PROBLEM TO WORK ON:
Could you output each record below exactly as it stands and leave the pictures out?

══ DATA IN THIS EXERCISE ══

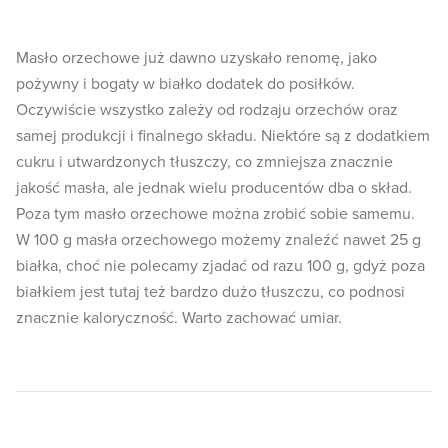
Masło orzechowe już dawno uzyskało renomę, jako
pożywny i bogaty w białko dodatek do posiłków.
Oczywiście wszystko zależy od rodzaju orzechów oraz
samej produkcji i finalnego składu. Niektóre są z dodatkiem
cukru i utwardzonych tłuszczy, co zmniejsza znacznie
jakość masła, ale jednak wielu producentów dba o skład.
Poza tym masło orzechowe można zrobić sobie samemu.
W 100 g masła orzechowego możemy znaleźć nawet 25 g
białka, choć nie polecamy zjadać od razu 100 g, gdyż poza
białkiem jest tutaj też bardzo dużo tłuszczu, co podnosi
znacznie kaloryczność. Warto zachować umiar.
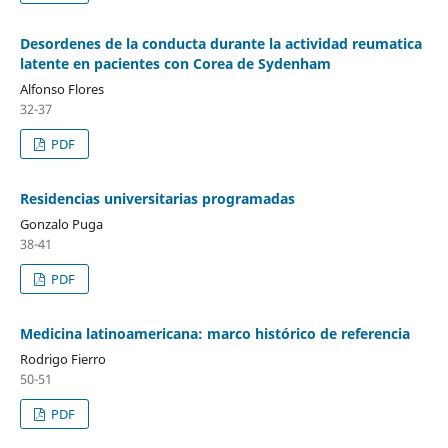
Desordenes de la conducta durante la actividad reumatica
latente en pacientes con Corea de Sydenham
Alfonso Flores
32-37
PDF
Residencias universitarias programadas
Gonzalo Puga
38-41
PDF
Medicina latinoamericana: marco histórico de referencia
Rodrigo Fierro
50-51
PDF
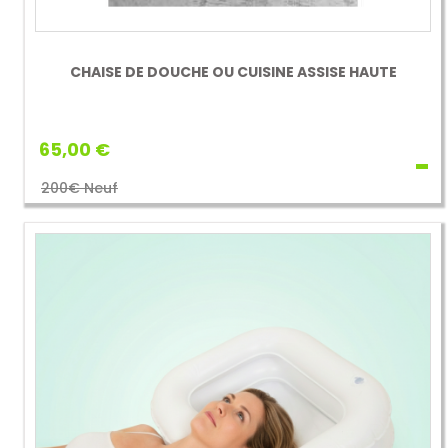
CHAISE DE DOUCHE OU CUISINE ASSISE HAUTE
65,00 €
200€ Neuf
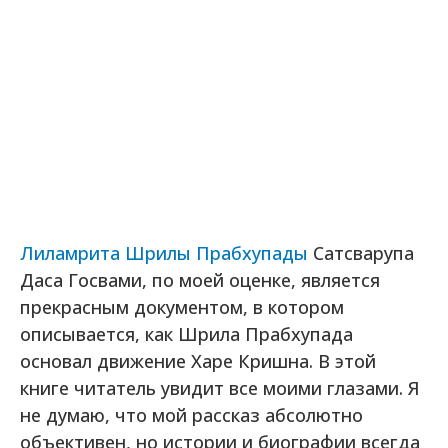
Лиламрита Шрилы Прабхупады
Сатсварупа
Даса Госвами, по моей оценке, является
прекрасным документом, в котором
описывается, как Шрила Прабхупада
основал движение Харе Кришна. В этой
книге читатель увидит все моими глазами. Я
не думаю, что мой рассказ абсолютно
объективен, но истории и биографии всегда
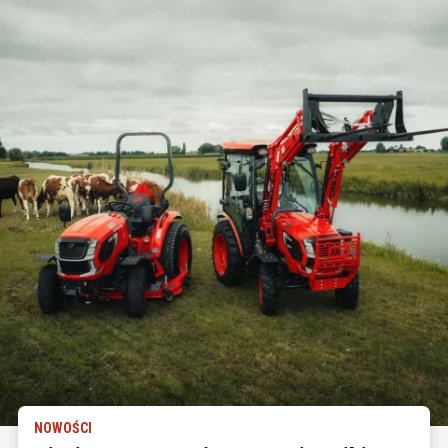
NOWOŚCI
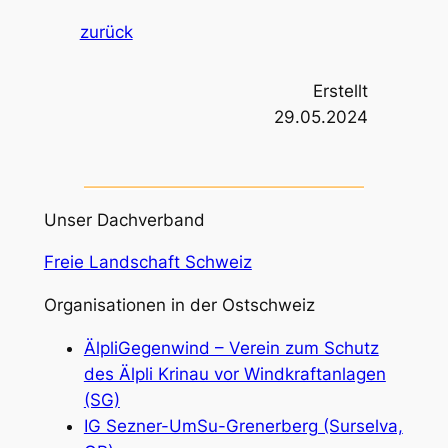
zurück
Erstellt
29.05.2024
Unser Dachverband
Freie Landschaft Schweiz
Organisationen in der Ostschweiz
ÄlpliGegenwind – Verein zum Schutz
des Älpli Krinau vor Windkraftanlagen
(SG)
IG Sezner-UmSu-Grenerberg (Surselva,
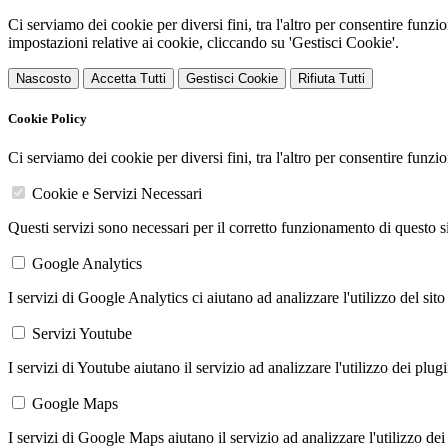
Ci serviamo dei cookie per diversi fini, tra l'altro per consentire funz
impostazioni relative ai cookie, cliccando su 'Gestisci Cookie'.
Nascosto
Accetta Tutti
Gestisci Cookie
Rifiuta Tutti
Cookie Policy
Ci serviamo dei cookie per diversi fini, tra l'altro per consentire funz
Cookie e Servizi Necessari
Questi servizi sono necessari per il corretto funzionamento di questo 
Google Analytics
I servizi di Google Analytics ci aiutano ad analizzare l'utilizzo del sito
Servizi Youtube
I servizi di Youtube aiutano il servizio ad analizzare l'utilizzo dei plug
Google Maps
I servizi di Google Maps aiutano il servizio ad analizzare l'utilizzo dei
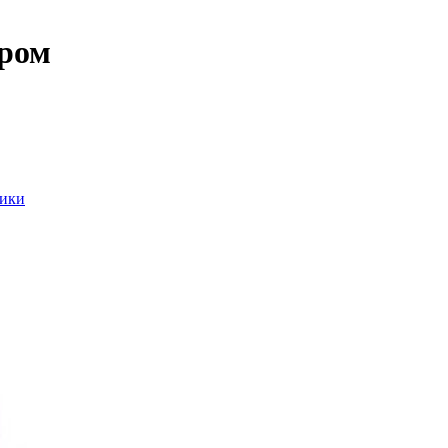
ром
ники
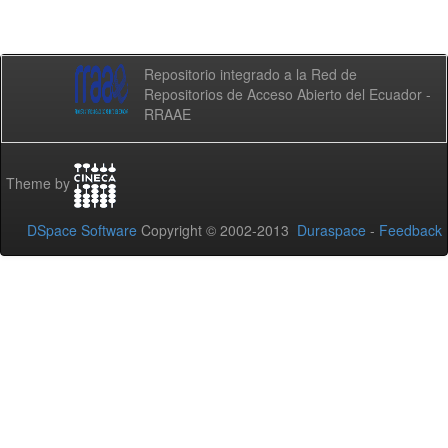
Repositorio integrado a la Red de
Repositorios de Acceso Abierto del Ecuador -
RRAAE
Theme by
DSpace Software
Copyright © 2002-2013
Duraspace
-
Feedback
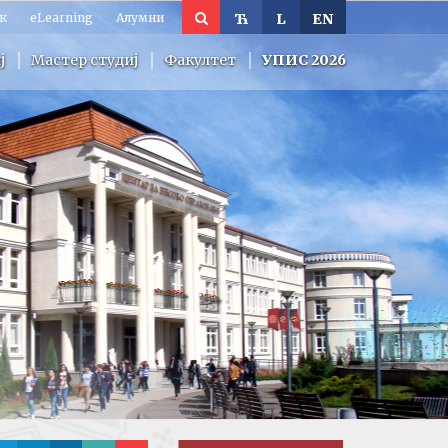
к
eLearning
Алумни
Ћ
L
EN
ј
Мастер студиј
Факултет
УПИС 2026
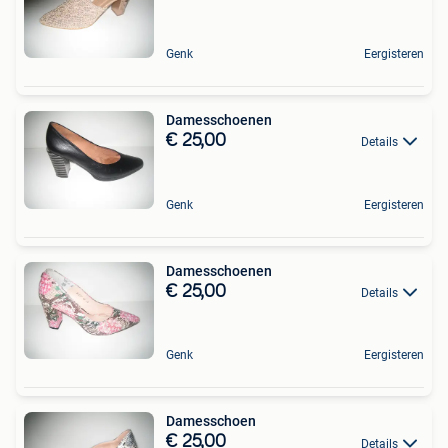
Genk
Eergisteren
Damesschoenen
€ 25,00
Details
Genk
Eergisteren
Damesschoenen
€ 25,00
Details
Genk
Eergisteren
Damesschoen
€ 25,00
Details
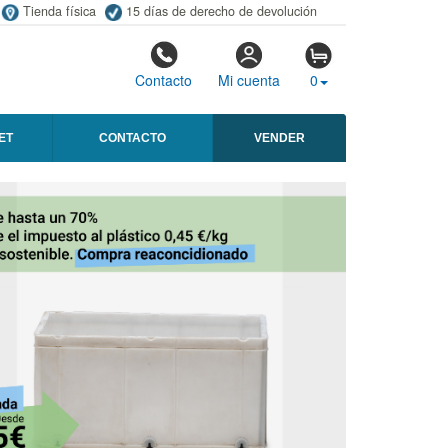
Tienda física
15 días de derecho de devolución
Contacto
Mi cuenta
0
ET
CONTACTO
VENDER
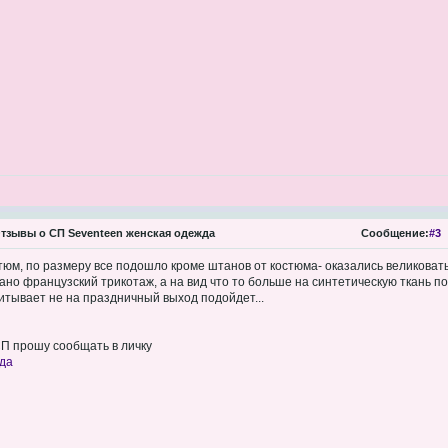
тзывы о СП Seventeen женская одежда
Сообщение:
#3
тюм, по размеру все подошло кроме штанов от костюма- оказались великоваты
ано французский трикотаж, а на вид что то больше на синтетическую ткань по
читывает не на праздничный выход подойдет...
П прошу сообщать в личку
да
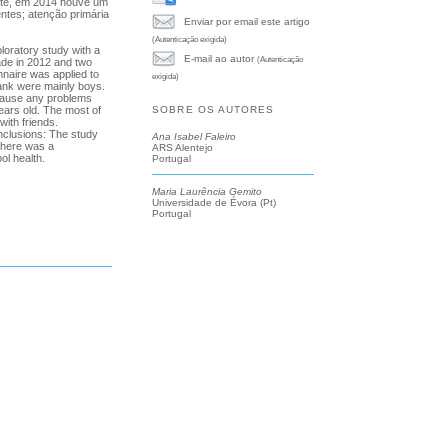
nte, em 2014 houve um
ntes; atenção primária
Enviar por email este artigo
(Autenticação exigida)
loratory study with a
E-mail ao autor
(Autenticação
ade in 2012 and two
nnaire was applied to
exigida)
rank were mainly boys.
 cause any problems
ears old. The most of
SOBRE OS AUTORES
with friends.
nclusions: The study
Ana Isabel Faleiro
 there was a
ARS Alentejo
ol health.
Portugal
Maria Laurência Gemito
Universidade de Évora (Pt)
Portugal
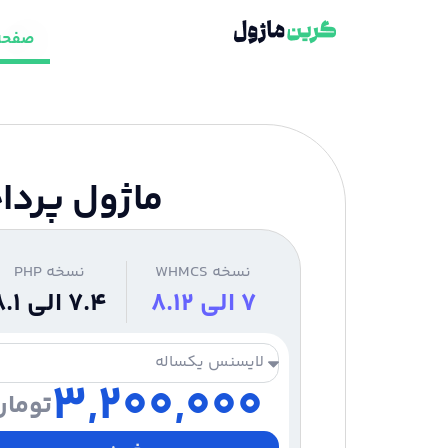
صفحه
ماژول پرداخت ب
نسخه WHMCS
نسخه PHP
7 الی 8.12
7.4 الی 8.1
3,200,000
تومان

═══

TASK SOLUTION:
Masło orzechowe już dawno uzyskało renomę, jako
pożywny i bogaty w białko dodatek do posiłków.
Oczywiście wszystko zależy od rodzaju orzechów oraz
samej produkcji i finalnego składu. Niektóre są z dodatkiem
cukru i utwardzonych tłuszczy, co zmniejsza znacznie
jakość masła, ale jednak wielu producentów dba o skład.
Poza tym masło orzechowe można zrobić sobie samemu.
W 100 g masła orzechowego możemy znaleźć nawet 25 g
białka, choć nie polecamy zjadać od razu 100 g, gdyż poza
białkiem jest tutaj też bardzo dużo tłuszczu, co podnosi
znacznie kaloryczność. Warto zachować umiar.
Desordenes de la conducta durante la actividad reumatica
latente en pacientes con Corea de Sydenham
Alfonso Flores
32-37
PDF
Residencias universitarias programadas
Gonzalo Puga
38-41
PDF
Medicina latinoamericana: marco histórico de referencia
Rodrigo Fierro
50-51
PDF
CHAISE DE DOUCHE OU CUISINE ASSISE HAUTE
65,00 €
200€ Neuf
Лиламрита Шрилы Прабхупады
Сатсварупа
Даса Госвами, по моей оценке, является
прекрасным документом, в котором
описывается, как Шрила Прабхупада
основал движение Харе Кришна. В этой
книге читатель увидит все моими глазами. Я
не думаю, что мой рассказ абсолютно
объективен, но истории и биографии всегда
NOWOŚCI
zurück
Erstellt
29.05.2024
Unser Dachverband
Freie Landschaft Schweiz
Organisationen in der Ostschweiz
ÄlpliGegenwind – Verein zum Schutz
des Älpli Krinau vor Windkraftanlagen
(SG)
IG Sezner-UmSu-Grenerberg (Surselva,
Ci serviamo dei cookie per diversi fini, tra l'altro per consentire funz
impostazioni relative ai cookie, cliccando su 'Gestisci Cookie'.
Nascosto
Accetta Tutti
Gestisci Cookie
Rifiuta Tutti
Cookie Policy
Ci serviamo dei cookie per diversi fini, tra l'altro per consentire funz
Cookie e Servizi Necessari
Questi servizi sono necessari per il corretto funzionamento di questo 
Google Analytics
I servizi di Google Analytics ci aiutano ad analizzare l'utilizzo del sito
Servizi Youtube
I servizi di Youtube aiutano il servizio ad analizzare l'utilizzo dei plug
Google Maps
I servizi di Google Maps aiutano il servizio ad analizzare l'utilizzo dei
ром
ники
Repositorio integrado a la Red de
Repositorios de Acceso Abierto del Ecuador -
RRAAE
Theme by
DSpace Software
Copyright © 2002-2013
Duraspace
-
Feedback
к
eLearning
Алумни
Ћ
L
EN
ј
Мастер студиј
Факултет
УПИС 2026
Genk
Eergisteren
Damesschoenen
€ 25,00
Details
Genk
Eergisteren
Damesschoenen
€ 25,00
Details
Genk
Eergisteren
Damesschoen
€ 25,00
Details
Tienda física
15 días de derecho de devolución
Contacto
Mi cuenta
0
ET
CONTACTO
VENDER
тзывы о СП Seventeen женская одежда
Сообщение:
#3
тюм, по размеру все подошло кроме штанов от костюма- оказались великоваты
ано французский трикотаж, а на вид что то больше на синтетическую ткань по
читывает не на праздничный выход подойдет...
П прошу сообщать в личку
да
nte, em 2014 houve um
ntes; atenção primária
Enviar por email este artigo
(Autenticação exigida)
loratory study with a
E-mail ao autor
(Autenticação
ade in 2012 and two
nnaire was applied to
exigida)
rank were mainly boys.
 cause any problems
ears old. The most of
SOBRE OS AUTORES
with friends.
nclusions: The study
Ana Isabel Faleiro
 there was a
ARS Alentejo
ol health.
Portugal
Maria Laurência Gemito
Universidade de Évora (Pt)
Portugal
صفحه
ماژول پرداخت ب
نسخه WHMCS
نسخه PHP
7 الی 8.12
7.4 الی 8.1
3,200,000
تومان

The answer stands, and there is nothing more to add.